Wir haben jetzt also eine komplizierte Dreifachsummierung: Den Anfangs- und den Endzustand beschreiben wir jeweils als Überlagerung aus einzelnen Ortszuständen, und für jede denkbare Kombination betrachten wir dann noch alle möglichen Wege. Das kann man vielleicht etwa so veranschaulichen:
Es werden also alle Wege von allen möglichen Start- zu allen möglichen Endpunkten jeweils überlagert und dann am Ende alles aufsummiert. Da kann einem beim Hinschauen schon etwas schwummrig werden – aber zum Glück ist die Mathematik der ganzen Angelegenheit wesentlich einfacher, als man vielleicht denkt: Am Ende überlagern sich nämlich alle denkbaren Möglichkeiten genau so, dass die Wahrscheinlichkeit dafür, dass der Impuls des Teilchens um 12.00:01 derselbe ist wie der um 12.00:00, genau gleich 1 ist, und alle anderen Möglichkeiten haben die Wahrscheinlichkeit Null. Einzelne Wege von A nach B scheinen also die Impulserhaltung zu verletzen, aber die Überlagerung der einzelnen Wege ist ja nur unsere Art, den Prozess zu beschreiben – physikalisch relevant ist nur das Endergebnis. Deswegen finde ich es auch etwas unglücklich, wenn manche Leute – wie David Deutsch in seinem Buch “Fabric of Reality” – sagen, dass das Teilchen in unterschiedlichen Paralleluniversen existiert, die dann miteinander wechselwirken. Keins dieser “Paralleluniversen” ist für sich genommen physikalisch zulässig. Wenn man den Prozess bildlich beschreiben will, dann kann man natürlich sagen: “Das Teilchen geht alle Wege gleichzeitig mit allen denkbaren Geschwindigkeiten und interferiert am Ende mit sich selbst, so dass die Wahrscheinlichkeit des Endzustands herauskommt”. (So ähnlich formuliert es auch Feynman im oben erwähnten QED-Buch.) Aber das ist eben eine anschauliche Beschreibung unserer Rechenvorschrift, nicht unbedingt eine anschauliche Beschreibung dessen, was im Universum “tatsächlich” passiert – wie man schon daran sehen kann, dass man das Teilchen ja auch ohne den Pfadintegral-Formalismus beschreiben kann, so wie wir es im letzten Teil getan haben. Es ist durchaus nützlich, beide Bilder parat zu haben; manchmal ist das eine praktischer und anschaulicher, manchmal das andere. Aber wie die Natur “wirklich” ist, können wir nicht sagen.
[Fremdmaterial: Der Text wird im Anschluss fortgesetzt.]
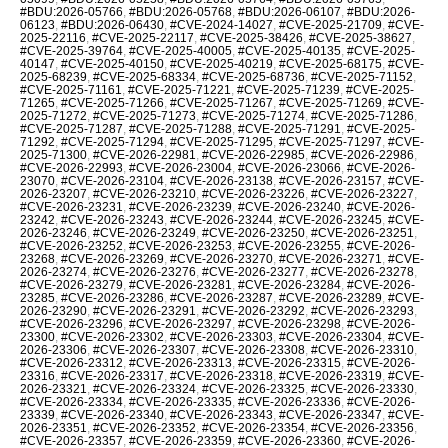
#BDU:2026-05766
,
#BDU:2026-05768
,
#BDU:2026-06107
,
#BDU:2026-
06123
,
#BDU:2026-06430
,
#CVE-2024-14027
,
#CVE-2025-21709
,
#CVE-
2025-22116
,
#CVE-2025-22117
,
#CVE-2025-38426
,
#CVE-2025-38627
,
#CVE-2025-39764
,
#CVE-2025-40005
,
#CVE-2025-40135
,
#CVE-2025-
40147
,
#CVE-2025-40150
,
#CVE-2025-40219
,
#CVE-2025-68175
,
#CVE-
2025-68239
,
#CVE-2025-68334
,
#CVE-2025-68736
,
#CVE-2025-71152
,
#CVE-2025-71161
,
#CVE-2025-71221
,
#CVE-2025-71239
,
#CVE-2025-
71265
,
#CVE-2025-71266
,
#CVE-2025-71267
,
#CVE-2025-71269
,
#CVE-
2025-71272
,
#CVE-2025-71273
,
#CVE-2025-71274
,
#CVE-2025-71286
,
#CVE-2025-71287
,
#CVE-2025-71288
,
#CVE-2025-71291
,
#CVE-2025-
71292
,
#CVE-2025-71294
,
#CVE-2025-71295
,
#CVE-2025-71297
,
#CVE-
2025-71300
,
#CVE-2026-22981
,
#CVE-2026-22985
,
#CVE-2026-22986
,
#CVE-2026-22993
,
#CVE-2026-23004
,
#CVE-2026-23066
,
#CVE-2026-
23070
,
#CVE-2026-23104
,
#CVE-2026-23138
,
#CVE-2026-23157
,
#CVE-
2026-23207
,
#CVE-2026-23210
,
#CVE-2026-23226
,
#CVE-2026-23227
,
#CVE-2026-23231
,
#CVE-2026-23239
,
#CVE-2026-23240
,
#CVE-2026-
23242
,
#CVE-2026-23243
,
#CVE-2026-23244
,
#CVE-2026-23245
,
#CVE-
2026-23246
,
#CVE-2026-23249
,
#CVE-2026-23250
,
#CVE-2026-23251
,
#CVE-2026-23252
,
#CVE-2026-23253
,
#CVE-2026-23255
,
#CVE-2026-
23268
,
#CVE-2026-23269
,
#CVE-2026-23270
,
#CVE-2026-23271
,
#CVE-
2026-23274
,
#CVE-2026-23276
,
#CVE-2026-23277
,
#CVE-2026-23278
,
#CVE-2026-23279
,
#CVE-2026-23281
,
#CVE-2026-23284
,
#CVE-2026-
23285
,
#CVE-2026-23286
,
#CVE-2026-23287
,
#CVE-2026-23289
,
#CVE-
2026-23290
,
#CVE-2026-23291
,
#CVE-2026-23292
,
#CVE-2026-23293
,
#CVE-2026-23296
,
#CVE-2026-23297
,
#CVE-2026-23298
,
#CVE-2026-
23300
,
#CVE-2026-23302
,
#CVE-2026-23303
,
#CVE-2026-23304
,
#CVE-
2026-23306
,
#CVE-2026-23307
,
#CVE-2026-23308
,
#CVE-2026-23310
,
#CVE-2026-23312
,
#CVE-2026-23313
,
#CVE-2026-23315
,
#CVE-2026-
23316
,
#CVE-2026-23317
,
#CVE-2026-23318
,
#CVE-2026-23319
,
#CVE-
2026-23321
,
#CVE-2026-23324
,
#CVE-2026-23325
,
#CVE-2026-23330
,
#CVE-2026-23334
,
#CVE-2026-23335
,
#CVE-2026-23336
,
#CVE-2026-
23339
,
#CVE-2026-23340
,
#CVE-2026-23343
,
#CVE-2026-23347
,
#CVE-
2026-23351
,
#CVE-2026-23352
,
#CVE-2026-23354
,
#CVE-2026-23356
,
#CVE-2026-23357
,
#CVE-2026-23359
,
#CVE-2026-23360
,
#CVE-2026-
Falls ihr jetzt denkt, dass mit diesem Fazit alles gesagt wäre, was man zum Thema “Ein Teilchen fliegt von A nach B” sagen kann – nein. Aber den 4. (und vermutlich 5. (oder gar 6.???)) Teil dieser Serie verschiebe ich dann ins nächste Jahr (in dem auch noch die im Sommer begonnene Serie zum Vakuum weitergehen sollte).
Für dieses Jahr aber war’s das.
Allen Leserinnen und Lesern einen guten Rutsch und alle guten Wünsche für 2014.